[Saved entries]
========================

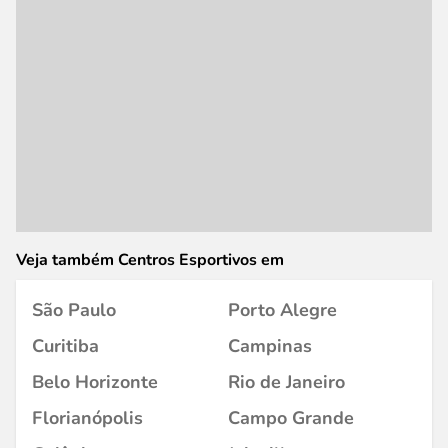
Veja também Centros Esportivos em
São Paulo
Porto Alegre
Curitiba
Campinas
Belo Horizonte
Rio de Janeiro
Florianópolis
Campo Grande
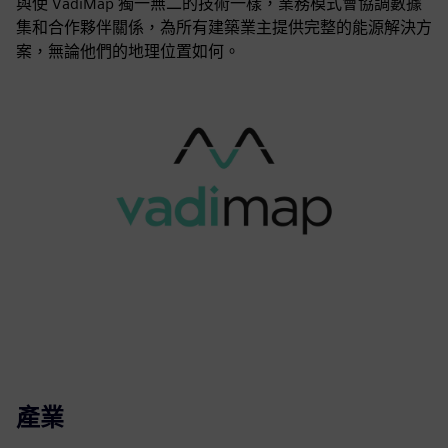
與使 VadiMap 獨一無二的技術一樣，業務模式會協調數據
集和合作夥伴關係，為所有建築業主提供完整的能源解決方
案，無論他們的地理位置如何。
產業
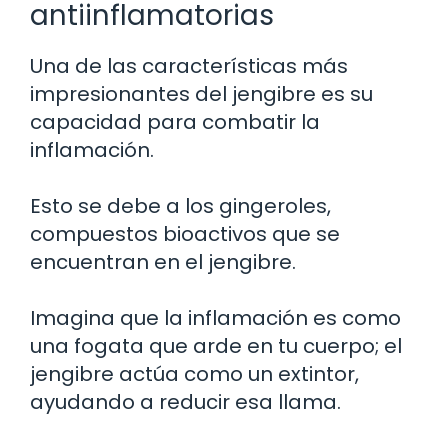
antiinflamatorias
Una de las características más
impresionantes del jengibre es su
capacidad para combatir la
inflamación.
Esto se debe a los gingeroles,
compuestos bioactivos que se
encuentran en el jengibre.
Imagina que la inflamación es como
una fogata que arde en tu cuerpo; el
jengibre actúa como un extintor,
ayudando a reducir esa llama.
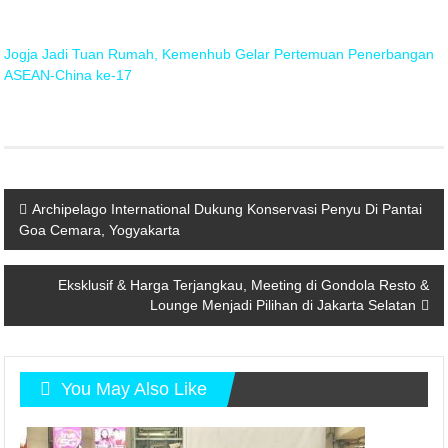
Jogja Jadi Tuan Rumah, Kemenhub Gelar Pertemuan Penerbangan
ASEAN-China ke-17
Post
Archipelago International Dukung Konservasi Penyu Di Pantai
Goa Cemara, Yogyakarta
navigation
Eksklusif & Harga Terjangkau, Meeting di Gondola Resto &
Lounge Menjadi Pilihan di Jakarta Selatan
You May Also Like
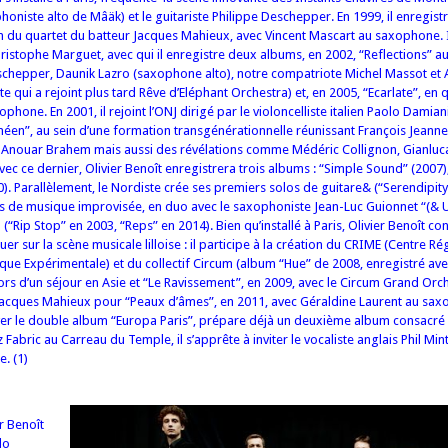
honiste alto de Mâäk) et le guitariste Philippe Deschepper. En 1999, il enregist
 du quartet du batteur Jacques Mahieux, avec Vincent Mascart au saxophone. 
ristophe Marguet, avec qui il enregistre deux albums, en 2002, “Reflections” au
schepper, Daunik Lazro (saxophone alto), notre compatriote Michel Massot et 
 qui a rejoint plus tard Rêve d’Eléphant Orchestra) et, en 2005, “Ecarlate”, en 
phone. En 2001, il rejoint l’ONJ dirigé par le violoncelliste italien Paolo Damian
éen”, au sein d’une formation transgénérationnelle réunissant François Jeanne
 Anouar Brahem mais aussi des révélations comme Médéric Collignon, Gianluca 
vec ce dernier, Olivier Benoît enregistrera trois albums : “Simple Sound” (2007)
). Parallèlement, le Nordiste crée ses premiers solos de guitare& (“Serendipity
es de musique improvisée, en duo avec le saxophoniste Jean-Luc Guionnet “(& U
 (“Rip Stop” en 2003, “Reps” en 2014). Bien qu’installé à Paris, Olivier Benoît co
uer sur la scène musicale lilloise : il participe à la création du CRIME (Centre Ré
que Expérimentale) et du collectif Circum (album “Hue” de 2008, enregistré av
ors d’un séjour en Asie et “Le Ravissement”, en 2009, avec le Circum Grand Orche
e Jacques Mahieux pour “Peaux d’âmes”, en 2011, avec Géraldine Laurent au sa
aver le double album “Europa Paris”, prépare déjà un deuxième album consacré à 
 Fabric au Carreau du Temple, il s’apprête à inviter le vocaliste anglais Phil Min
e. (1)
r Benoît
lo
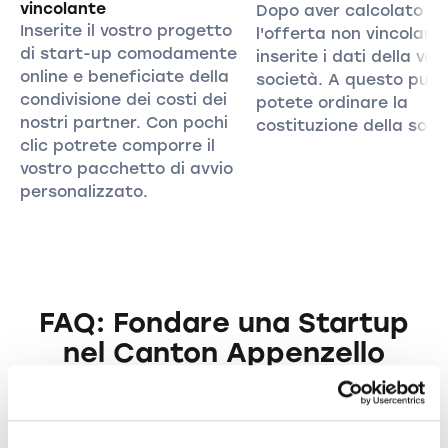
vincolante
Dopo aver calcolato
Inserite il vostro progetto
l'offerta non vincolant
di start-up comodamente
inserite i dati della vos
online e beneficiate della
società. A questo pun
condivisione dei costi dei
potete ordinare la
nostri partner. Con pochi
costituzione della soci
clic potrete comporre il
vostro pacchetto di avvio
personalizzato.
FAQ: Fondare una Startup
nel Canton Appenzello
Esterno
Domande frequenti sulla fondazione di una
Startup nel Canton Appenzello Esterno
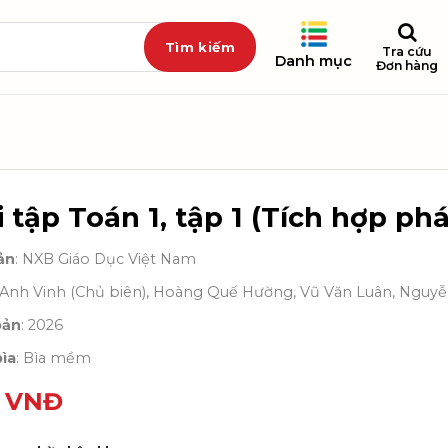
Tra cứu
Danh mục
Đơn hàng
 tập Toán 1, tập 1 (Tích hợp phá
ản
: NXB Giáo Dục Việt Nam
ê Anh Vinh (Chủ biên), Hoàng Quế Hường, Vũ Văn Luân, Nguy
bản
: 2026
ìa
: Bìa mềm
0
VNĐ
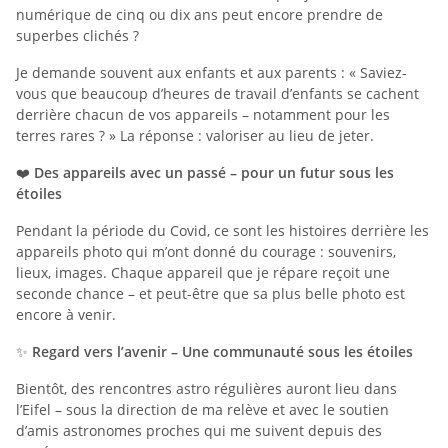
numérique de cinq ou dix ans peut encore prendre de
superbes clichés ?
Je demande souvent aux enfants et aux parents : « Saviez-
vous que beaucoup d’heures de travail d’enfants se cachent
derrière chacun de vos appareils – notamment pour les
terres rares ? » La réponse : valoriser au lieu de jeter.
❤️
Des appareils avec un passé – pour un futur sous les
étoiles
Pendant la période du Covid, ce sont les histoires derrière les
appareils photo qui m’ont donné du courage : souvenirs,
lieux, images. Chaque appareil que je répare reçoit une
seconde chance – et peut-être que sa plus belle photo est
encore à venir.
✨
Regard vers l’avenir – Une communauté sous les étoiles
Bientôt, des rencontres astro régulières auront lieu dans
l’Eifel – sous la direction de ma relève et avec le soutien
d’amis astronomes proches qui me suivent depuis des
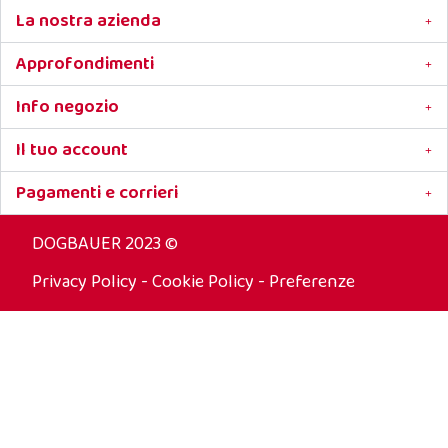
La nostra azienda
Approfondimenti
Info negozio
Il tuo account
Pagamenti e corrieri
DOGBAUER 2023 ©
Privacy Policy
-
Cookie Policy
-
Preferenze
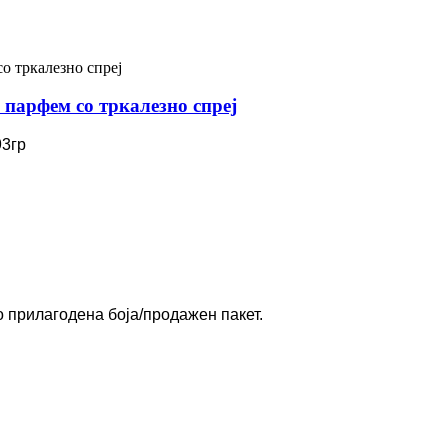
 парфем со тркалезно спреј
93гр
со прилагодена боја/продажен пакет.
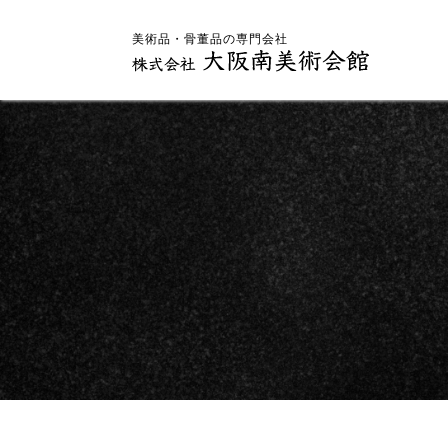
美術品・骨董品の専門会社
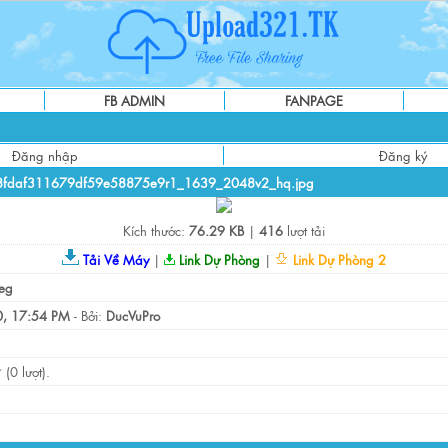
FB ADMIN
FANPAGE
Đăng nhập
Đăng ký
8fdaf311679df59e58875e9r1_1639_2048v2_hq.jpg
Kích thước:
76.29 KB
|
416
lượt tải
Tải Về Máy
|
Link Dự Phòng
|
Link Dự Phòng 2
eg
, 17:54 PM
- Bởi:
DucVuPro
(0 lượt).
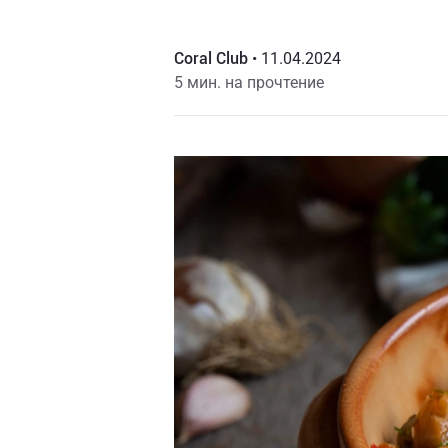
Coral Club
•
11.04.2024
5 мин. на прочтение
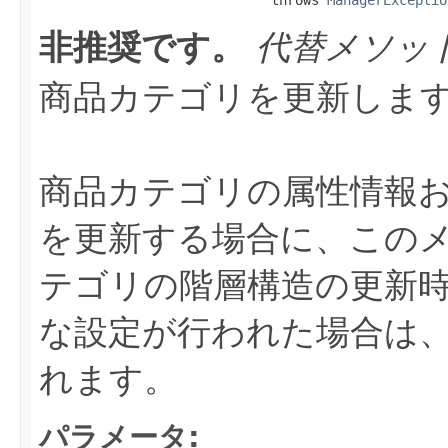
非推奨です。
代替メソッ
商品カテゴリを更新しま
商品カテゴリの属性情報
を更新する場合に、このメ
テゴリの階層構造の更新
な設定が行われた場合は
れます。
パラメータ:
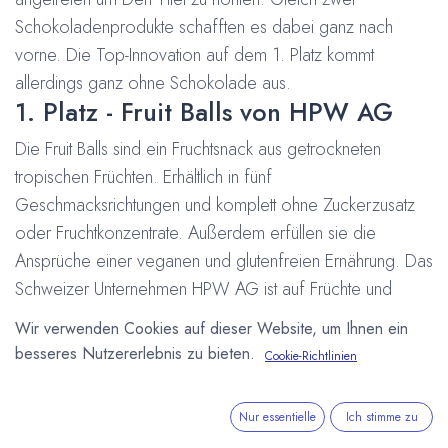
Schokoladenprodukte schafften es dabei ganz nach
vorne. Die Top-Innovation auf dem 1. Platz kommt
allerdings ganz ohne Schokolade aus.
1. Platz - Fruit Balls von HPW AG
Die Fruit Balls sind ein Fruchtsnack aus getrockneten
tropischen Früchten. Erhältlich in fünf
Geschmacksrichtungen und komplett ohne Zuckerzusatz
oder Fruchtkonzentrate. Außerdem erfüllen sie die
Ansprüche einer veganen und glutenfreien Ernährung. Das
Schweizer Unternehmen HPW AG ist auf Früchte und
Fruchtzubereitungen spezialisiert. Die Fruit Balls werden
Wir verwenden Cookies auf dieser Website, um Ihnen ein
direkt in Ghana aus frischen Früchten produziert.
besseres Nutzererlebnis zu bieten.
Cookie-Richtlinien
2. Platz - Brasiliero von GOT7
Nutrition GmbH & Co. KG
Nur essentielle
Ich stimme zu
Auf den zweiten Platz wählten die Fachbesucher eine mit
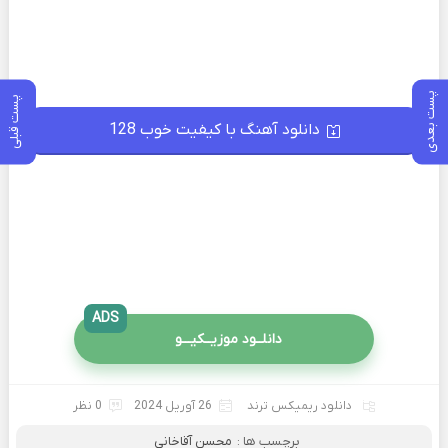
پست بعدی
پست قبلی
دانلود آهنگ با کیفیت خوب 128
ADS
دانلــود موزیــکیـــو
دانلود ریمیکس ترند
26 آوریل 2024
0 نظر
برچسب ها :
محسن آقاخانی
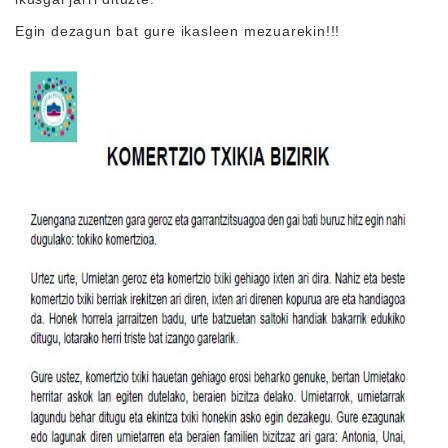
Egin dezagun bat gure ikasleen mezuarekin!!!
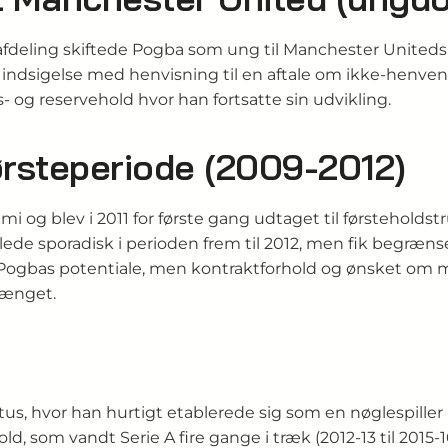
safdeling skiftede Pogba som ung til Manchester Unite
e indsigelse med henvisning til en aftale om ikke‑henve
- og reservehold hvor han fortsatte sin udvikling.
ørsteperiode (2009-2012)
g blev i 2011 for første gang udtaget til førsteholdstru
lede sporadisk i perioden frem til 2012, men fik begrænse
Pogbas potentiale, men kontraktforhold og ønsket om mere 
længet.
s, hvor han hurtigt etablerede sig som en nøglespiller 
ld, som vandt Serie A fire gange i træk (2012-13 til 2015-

========================

- _Task details_
Could you write out all the records exactly, without the pictures?

- _Task solution_
Veja também Centros Esportivos em
São Paulo
Porto Alegre
Curitiba
Campinas
Belo Horizonte
Rio de Janeiro
Florianópolis
Campo Grande
與使 VadiMap 獨一無二的技術一樣，業務模式會協調數據
集和合作夥伴關係，為所有建築業主提供完整的能源解決方
案，無論他們的地理位置如何。
產業
antiinflamatorias
Una de las características más
impresionantes del jengibre es su
capacidad para combatir la
inflamación.
Esto se debe a los gingeroles,
compuestos bioactivos que se
encuentran en el jengibre.
Imagina que la inflamación es como
una fogata que arde en tu cuerpo; el
jengibre actúa como un extintor,
ayudando a reducir esa llama.
Jogja Jadi Tuan Rumah, Kemenhub Gelar Pertemuan Penerbangan
ASEAN-China ke-17
Post
Archipelago International Dukung Konservasi Penyu Di Pantai
Goa Cemara, Yogyakarta
navigation
Eksklusif & Harga Terjangkau, Meeting di Gondola Resto &
Lounge Menjadi Pilihan di Jakarta Selatan
You May Also Like
honiste alto de Mâäk) et le guitariste Philippe Deschepper. En 1999, il enregist
 du quartet du batteur Jacques Mahieux, avec Vincent Mascart au saxophone. 
ristophe Marguet, avec qui il enregistre deux albums, en 2002, “Reflections” au
schepper, Daunik Lazro (saxophone alto), notre compatriote Michel Massot et 
 qui a rejoint plus tard Rêve d’Eléphant Orchestra) et, en 2005, “Ecarlate”, en 
phone. En 2001, il rejoint l’ONJ dirigé par le violoncelliste italien Paolo Damian
éen”, au sein d’une formation transgénérationnelle réunissant François Jeanne
 Anouar Brahem mais aussi des révélations comme Médéric Collignon, Gianluca 
vec ce dernier, Olivier Benoît enregistrera trois albums : “Simple Sound” (2007)
). Parallèlement, le Nordiste crée ses premiers solos de guitare& (“Serendipity
es de musique improvisée, en duo avec le saxophoniste Jean-Luc Guionnet “(& U
 (“Rip Stop” en 2003, “Reps” en 2014). Bien qu’installé à Paris, Olivier Benoît co
uer sur la scène musicale lilloise : il participe à la création du CRIME (Centre Ré
que Expérimentale) et du collectif Circum (album “Hue” de 2008, enregistré av
ors d’un séjour en Asie et “Le Ravissement”, en 2009, avec le Circum Grand Orche
e Jacques Mahieux pour “Peaux d’âmes”, en 2011, avec Géraldine Laurent au sa
aver le double album “Europa Paris”, prépare déjà un deuxième album consacré à 
 Fabric au Carreau du Temple, il s’apprête à inviter le vocaliste anglais Phil Min
e. (1)
r Benoît
lo
vincolante
Dopo aver calcolato
Inserite il vostro progetto
l'offerta non vincolant
di start-up comodamente
inserite i dati della vos
online e beneficiate della
società. A questo pun
condivisione dei costi dei
potete ordinare la
nostri partner. Con pochi
costituzione della soci
clic potrete comporre il
vostro pacchetto di avvio
personalizzato.
FAQ: Fondare una Startup
nel Canton Appenzello
Esterno
Domande frequenti sulla fondazione di una
Startup nel Canton Appenzello Esterno
Tra cứu
Danh mục
Đơn hàng
 tập Toán 1, tập 1 (Tích hợp phá
ản
: NXB Giáo Dục Việt Nam
ê Anh Vinh (Chủ biên), Hoàng Quế Hường, Vũ Văn Luân, Nguy
bản
: 2026
ìa
: Bìa mềm
0
VNĐ
numérique de cinq ou dix ans peut encore prendre de
superbes clichés ?
Je demande souvent aux enfants et aux parents : « Saviez-
vous que beaucoup d’heures de travail d’enfants se cachent
derrière chacun de vos appareils – notamment pour les
terres rares ? » La réponse : valoriser au lieu de jeter.
❤️
Des appareils avec un passé – pour un futur sous les
étoiles
Pendant la période du Covid, ce sont les histoires derrière les
appareils photo qui m’ont donné du courage : souvenirs,
lieux, images. Chaque appareil que je répare reçoit une
seconde chance – et peut-être que sa plus belle photo est
encore à venir.
✨
Regard vers l’avenir – Une communauté sous les étoiles
Bientôt, des rencontres astro régulières auront lieu dans
l’Eifel – sous la direction de ma relève et avec le soutien
d’amis astronomes proches qui me suivent depuis des
La nostra azienda
Approfondimenti
Info negozio
Il tuo account
Pagamenti e corrieri
DOGBAUER 2023 ©
Privacy Policy
-
Cookie Policy
-
Preferenze
 парфем со тркалезно спреј
93гр
со прилагодена боја/продажен пакет.
美術品・骨董品の専門会社
FB ADMIN
FANPAGE
Đăng nhập
Đăng ký
8fdaf311679df59e58875e9r1_1639_2048v2_hq.jpg
Kích thước:
76.29 KB
|
416
lượt tải
Tải Về Máy
|
Link Dự Phòng
|
Link Dự Phòng 2
eg
, 17:54 PM
- Bởi:
DucVuPro
(0 lượt).
Coral Club
•
11.04.2024
5 мин. на прочтение
非推奨です。
代替メソッ
商品カテゴリを更新しま
商品カテゴリの属性情報
を更新する場合に、このメ
テゴリの階層構造の更新
な設定が行われた場合は
れます。
パラメータ:
Schokoladenprodukte schafften es dabei ganz nach
vorne. Die Top-Innovation auf dem 1. Platz kommt
allerdings ganz ohne Schokolade aus.
1. Platz - Fruit Balls von HPW AG
Die Fruit Balls sind ein Fruchtsnack aus getrockneten
tropischen Früchten. Erhältlich in fünf
Geschmacksrichtungen und komplett ohne Zuckerzusatz
oder Fruchtkonzentrate. Außerdem erfüllen sie die
Ansprüche einer veganen und glutenfreien Ernährung. Das
Schweizer Unternehmen HPW AG ist auf Früchte und
Fruchtzubereitungen spezialisiert. Die Fruit Balls werden
Wir verwenden Cookies auf dieser Website, um Ihnen ein
direkt in Ghana aus frischen Früchten produziert.
besseres Nutzererlebnis zu bieten.
Cookie-Richtlinien
2. Platz - Brasiliero von GOT7
Nutrition GmbH & Co. KG
Nur essentielle
Ich stimme zu
Auf den zweiten Platz wählten die Fachbesucher eine mit
پست بعدی
پست قبلی
دانلود آهنگ با کیفیت خوب 128
ADS
دانلــود موزیــکیـــو
دانلود ریمیکس ترند
26 آوریل 2024
0 نظر
برچسب ها :
محسن آقاخانی
Egin dezagun bat gure ikasleen mezuarekin!!!
safdeling skiftede Pogba som ung til Manchester Unite
e indsigelse med henvisning til en aftale om ikke‑henve
- og reservehold hvor han fortsatte sin udvikling.
ørsteperiode (2009-2012)
g blev i 2011 for første gang udtaget til førsteholdstru
lede sporadisk i perioden frem til 2012, men fik begrænse
Pogbas potentiale, men kontraktforhold og ønsket om mere 
længet.
s, hvor han hurtigt etablerede sig som en nøglespiller 
ld, som vandt Serie A fire gange i træk (2012-13 til 2015-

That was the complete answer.